Nature advance online publication 20 December 2006 doi:10.1038/nature05395; Received 13 July 2006; Accepted 1 November 2006; Published online 20 December 2006
Toxoplasma co-opts host gene expression by injection of a polymorphic kinase homologue
J. P. J. Saeij1,3, S. Coller1,3, J. P. Boyle1, M. E. Jerome2, M. W. White2 and J. C. Boothroyd1
Toxoplasma gondii, an obligate intracellular parasite of the phylum Apicomplexa, can cause severe disease in humans with an immature or suppressed immune system.

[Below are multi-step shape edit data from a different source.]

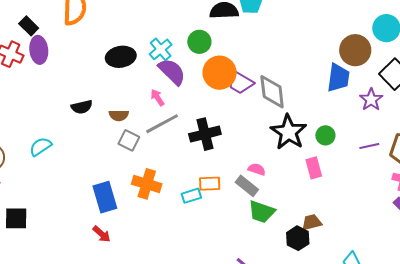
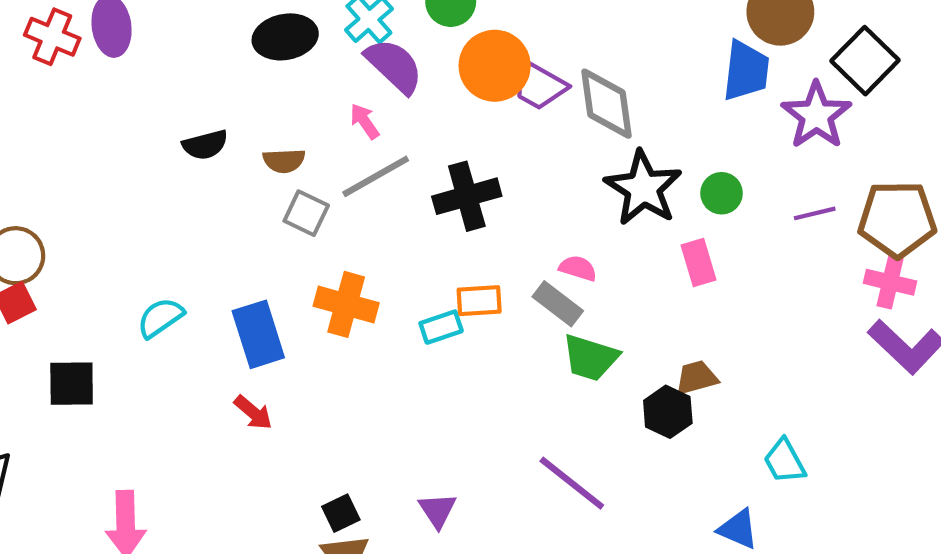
purple star: (371, 100) -> (816, 115), size x1.4
cyan semicircle: (41, 147) -> (160, 318), moved

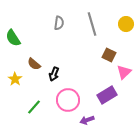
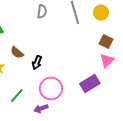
yellow circle: (126, 24) -> (101, 12), moved
brown square: (109, 55) -> (106, 41), moved
purple arrow: (87, 120) -> (41, 108), moved

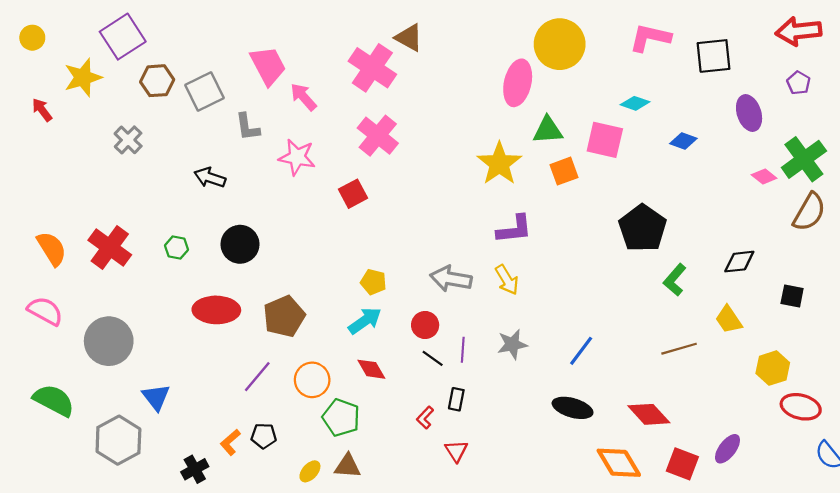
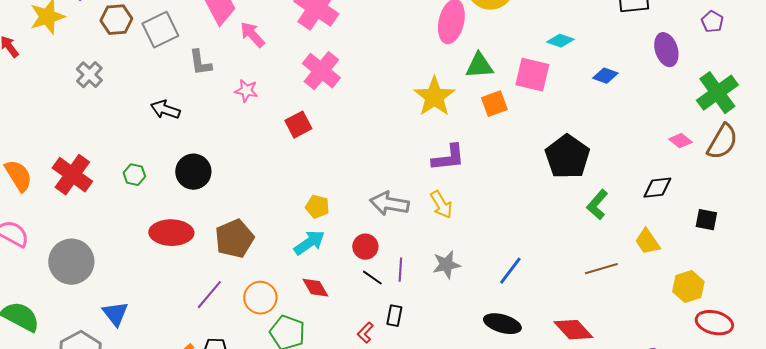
pink star: (297, 157) -> (246, 91), size x0.7
pink diamond: (764, 176) -> (680, 141), moved

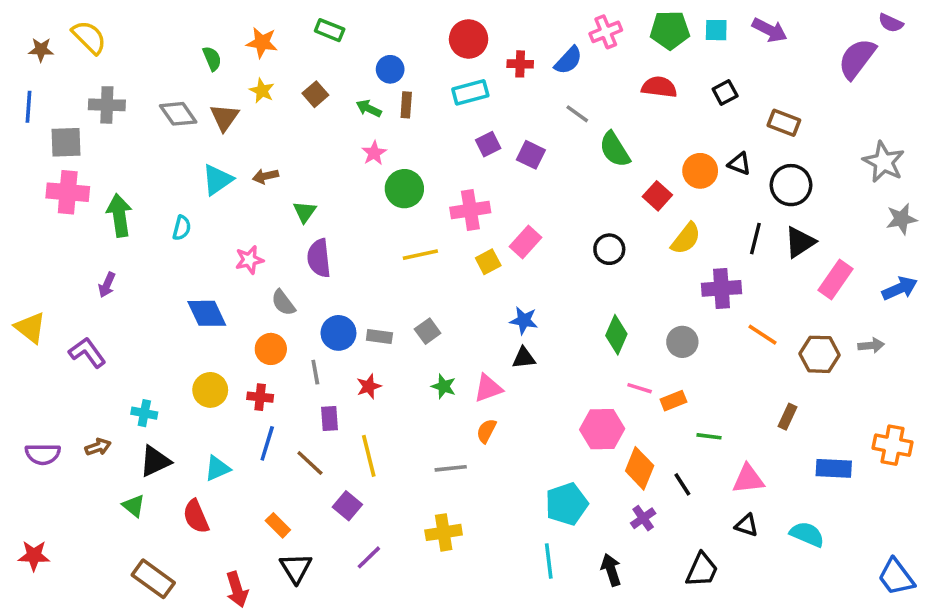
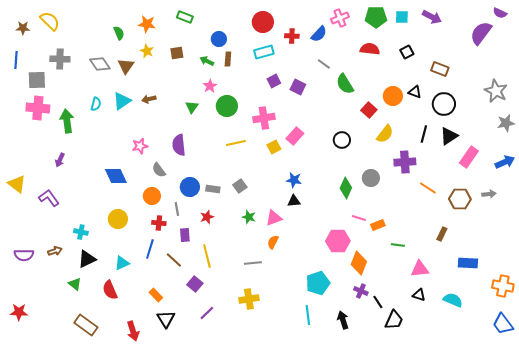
brown square: (315, 94) -> (177, 53), turned 32
green triangle: (305, 212) -> (192, 107), moved
cyan semicircle: (182, 228) -> (96, 104), moved
gray circle: (682, 342) -> (371, 178), moved
red cross: (260, 397) -> (159, 223), moved
orange cross: (893, 445) -> (503, 286), moved
black line: (682, 484) -> (378, 302), moved
purple cross: (643, 518) -> (361, 291), turned -32

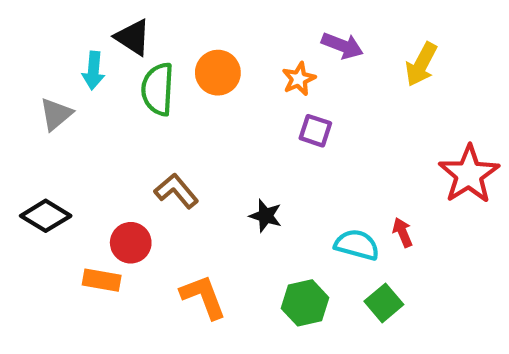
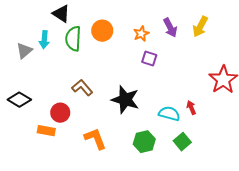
purple arrow: (342, 46) -> (170, 28), moved, turned 42
cyan arrow: (93, 71) -> (44, 40), moved
black star: (266, 216) -> (125, 100), size x1.8

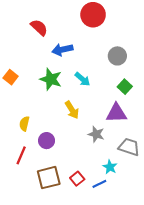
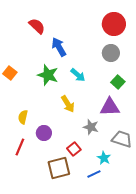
red circle: (93, 15) -> (114, 24), moved
blue arrow: (62, 50) -> (59, 47), turned 72
brown square: (49, 178) -> (59, 168), moved
red square: (77, 179) -> (74, 149), moved

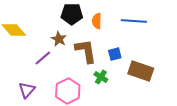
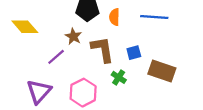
purple triangle: (27, 90) -> (39, 91), size x1.4

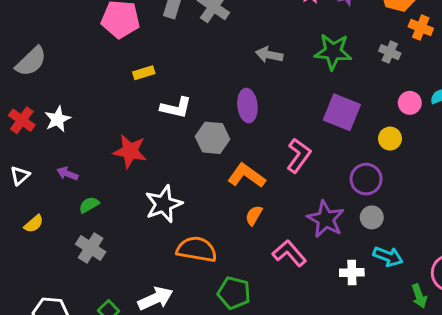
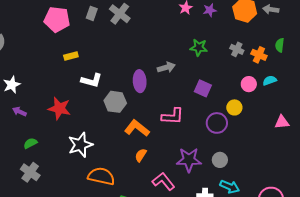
orange cross: (421, 27) -> (259, 55), moved
green star: (333, 52) -> (199, 47), size x0.7
gray arrow: (269, 55) -> (166, 67), moved, turned 150
purple square: (342, 112) -> (203, 88), size x0.7
pink L-shape: (299, 156) -> (173, 116), turned 55
purple arrow: (67, 174) -> (19, 112), moved
purple circle: (366, 179) -> (217, 123), moved
purple star: (326, 219) -> (189, 160), turned -30

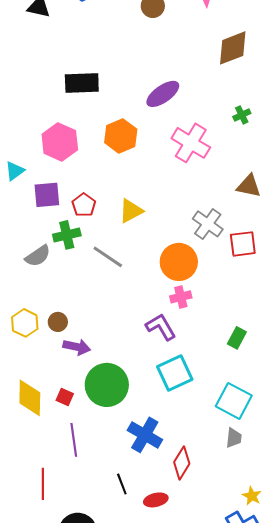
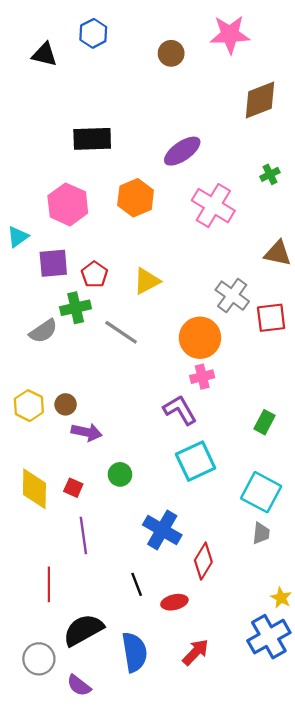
green circle: (107, 385) -> (120, 474), size x0.5

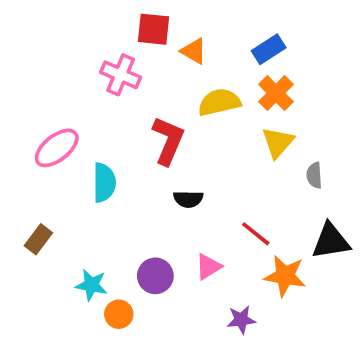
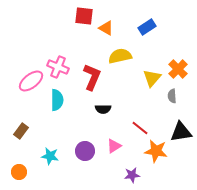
pink cross: (121, 75) -> (58, 67), moved
orange cross: (276, 93) -> (178, 69), moved
orange circle: (119, 314) -> (19, 172), moved

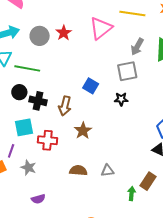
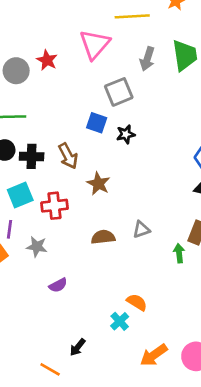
gray square: (127, 71) -> (119, 92), moved
black star: (121, 99) -> (126, 134), moved
brown arrow: (65, 106) -> (68, 156), turned -30

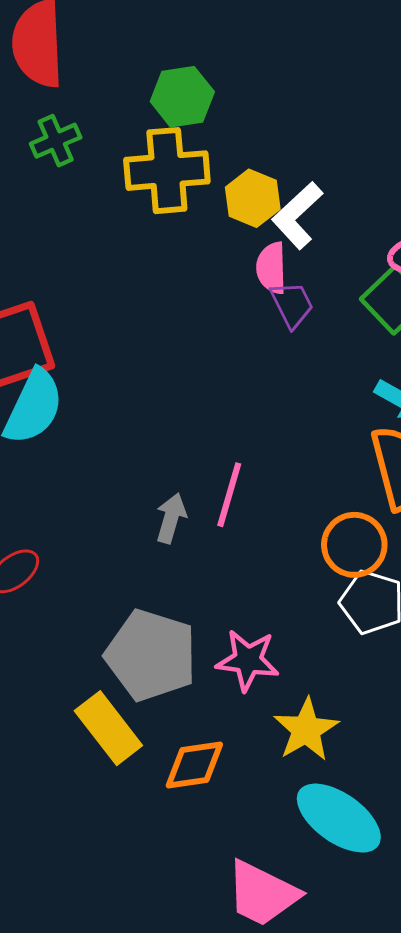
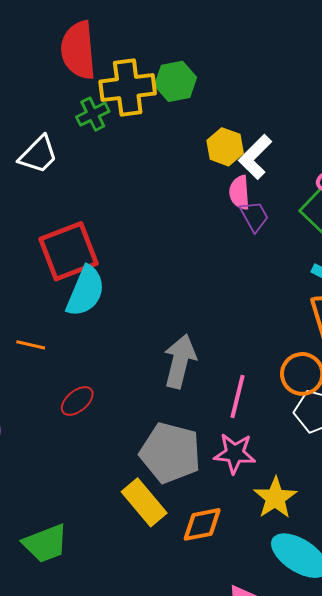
yellow cross: (167, 171) -> (128, 87), moved
pink line: (229, 495) -> (238, 396), moved
gray arrow: (171, 518) -> (180, 361), size x1.6

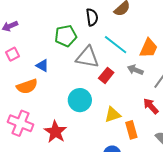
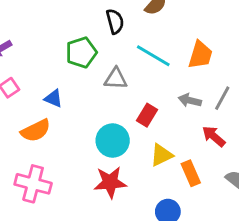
gray triangle: (87, 57) -> (116, 79), size x0.7
gray arrow: (135, 70) -> (190, 100), moved
red rectangle: (106, 75) -> (147, 115), moved
red star: (55, 132) -> (110, 182), moved, turned -30

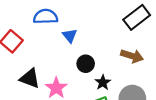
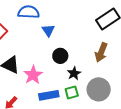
brown arrow: (132, 56) -> (101, 52), turned 90

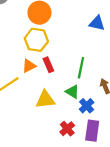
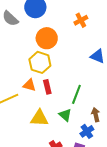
orange triangle: (29, 66) -> (29, 85), turned 32
blue cross: (87, 106) -> (87, 131), moved

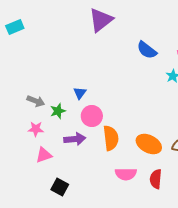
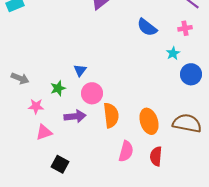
gray arrow: (36, 101) -> (20, 78), moved
orange ellipse: (149, 144) -> (149, 121), turned 45
pink semicircle: (126, 174) -> (126, 151), turned -75

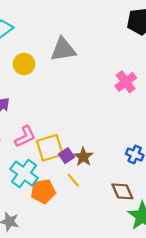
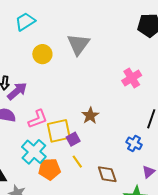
gray triangle: (63, 49) -> (78, 44), turned -50
brown star: (83, 157) -> (90, 116), moved
brown diamond: (122, 191) -> (107, 174), moved

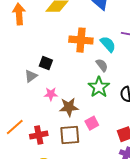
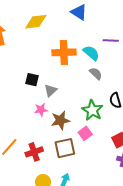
gray semicircle: (102, 65) -> (96, 74), moved
gray triangle: (31, 76) -> (51, 90), moved
green star: (99, 87) -> (92, 110), moved

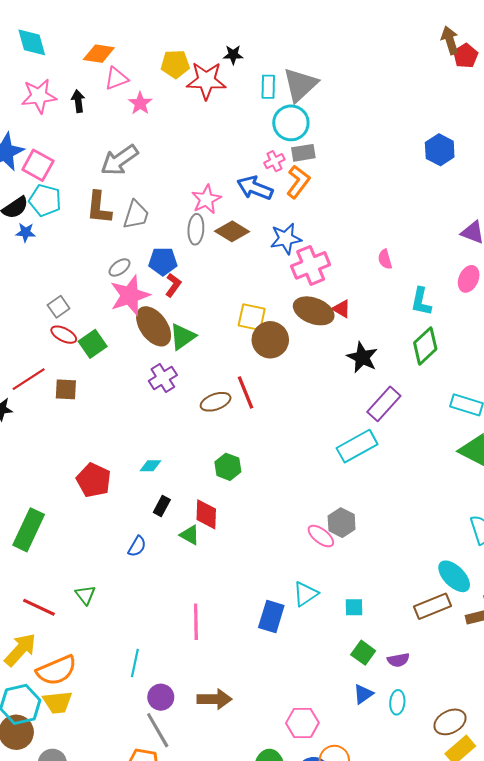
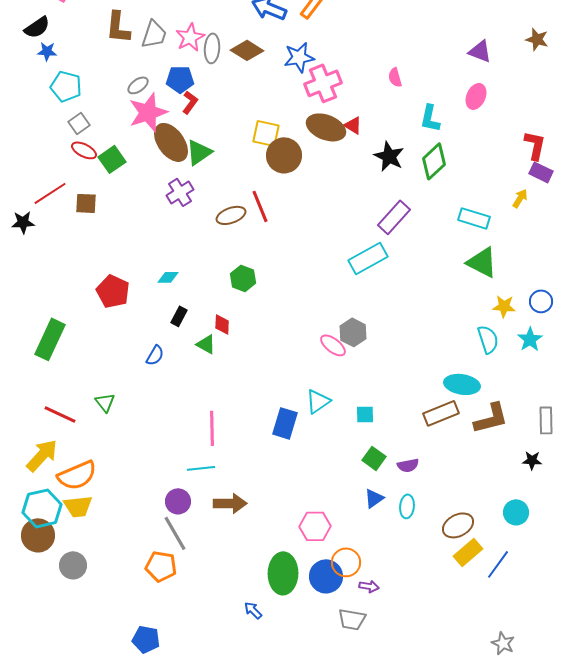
pink star: (206, 199) -> (190, 37), moved
cyan pentagon: (45, 200) -> (66, 86), moved
black star: (362, 357) -> (389, 156), moved
red diamond: (206, 514) -> (222, 324), size x0.7
cyan ellipse: (454, 576) -> (462, 384), turned -36
cyan line: (135, 663) -> (201, 468), moved, turned 72

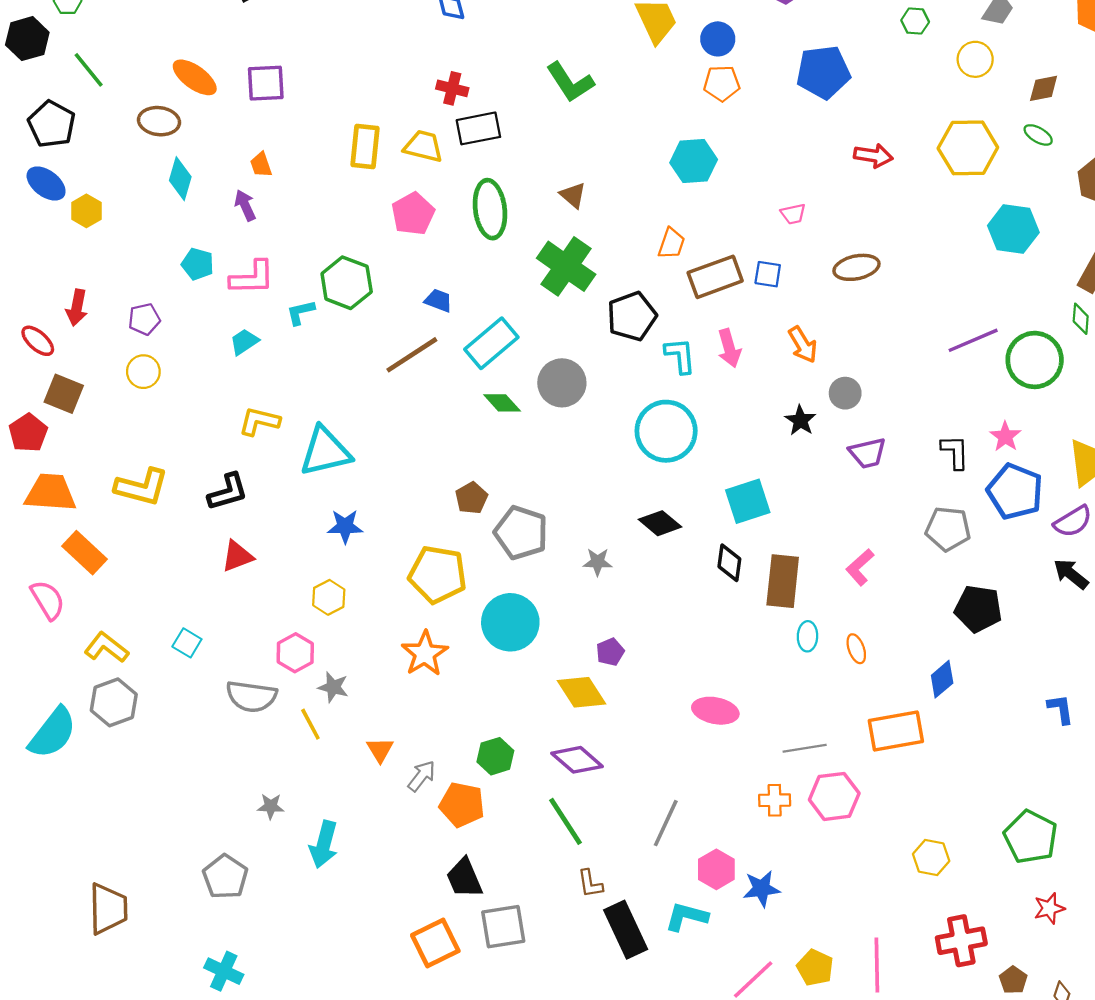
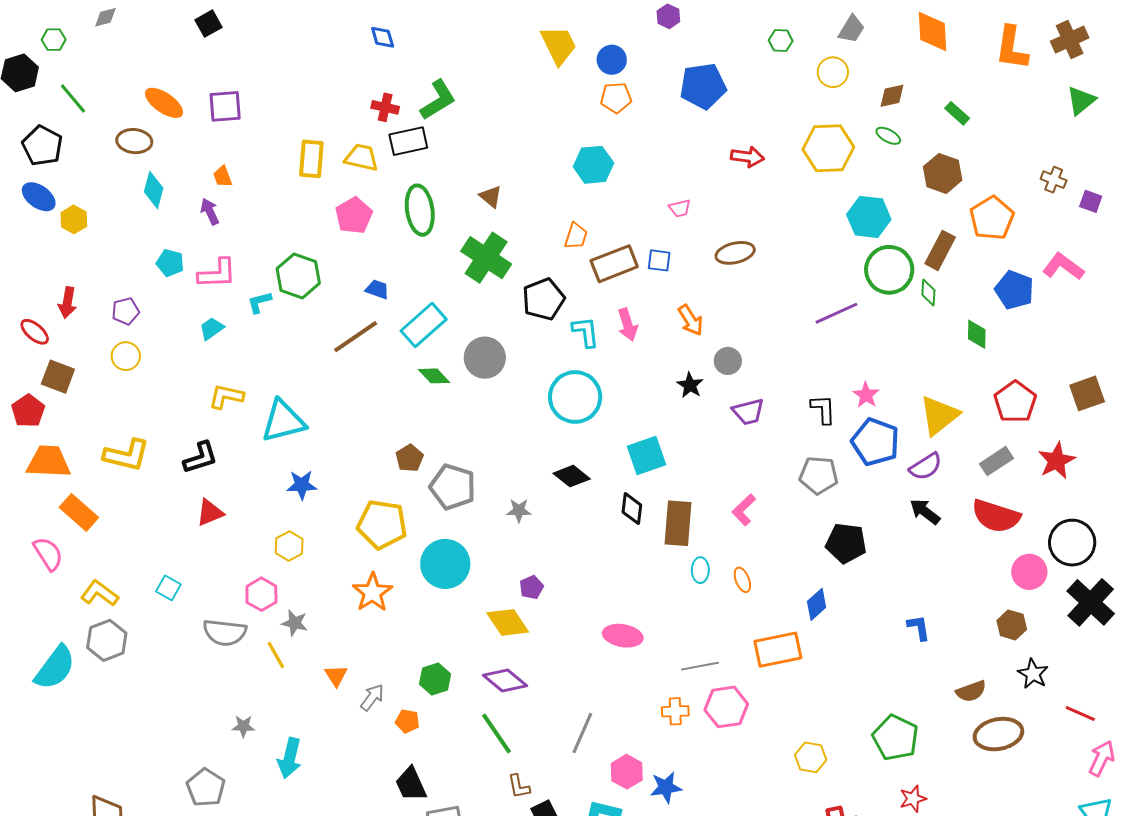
green L-shape: (570, 82) -> (438, 100), moved, turned -87
green circle: (1035, 360) -> (889, 270), moved
orange pentagon: (462, 805) -> (407, 721), size x0.6

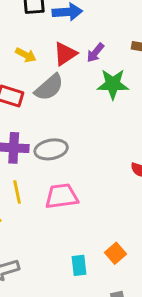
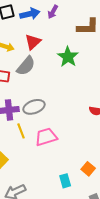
purple arrow: (95, 53) -> (53, 12), moved
green star: (113, 84) -> (68, 57), turned -30
yellow line: (17, 192) -> (21, 131), moved

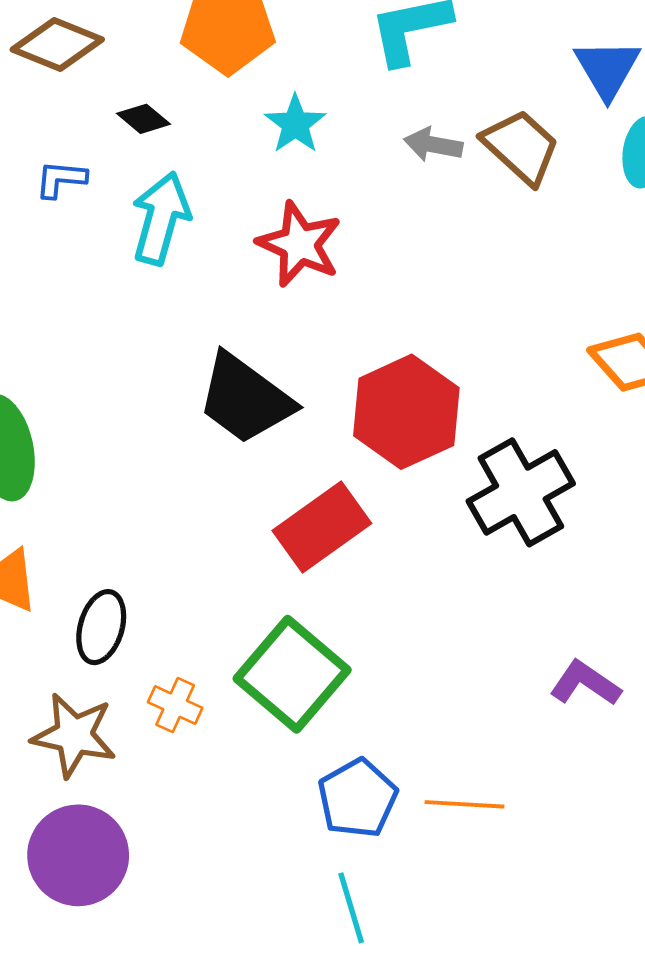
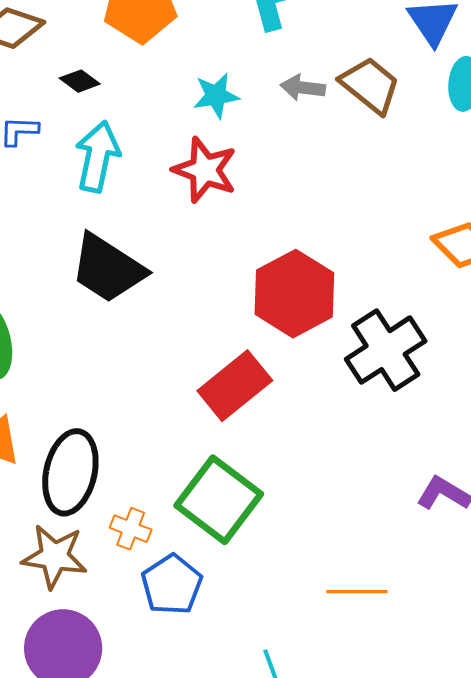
cyan star: (295, 124) -> (216, 96), moved, turned 30
black trapezoid: (245, 399) -> (108, 268), moved
black ellipse: (101, 627) -> (70, 472), size x1.5
blue pentagon: (358, 798) -> (172, 585), moved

The outcome of Toxoplasma infection is highly dependent on the strain type, as are many of its in vitro growth properties1. Here we use genetic crosses between type II and III lines to show that strain-specific differences in the modulation of host cell transcription are mediated by a putative protein kinase, ROP16. Upon invasion by the parasite, this polymorphic protein is released from the apical organelles known as rhoptries and injected into the host cell, where it ultimately affects the activation of signal transducer and activator of transcription (STAT) signalling pathways and consequent downstream effects on a key host cytokine, interleukin (IL)-12. Our findings provide a new mechanism for how an intracellular eukaryotic pathogen can interact with its host and reveal important differences in how different Toxoplasma lineages have evolved to exploit this interaction.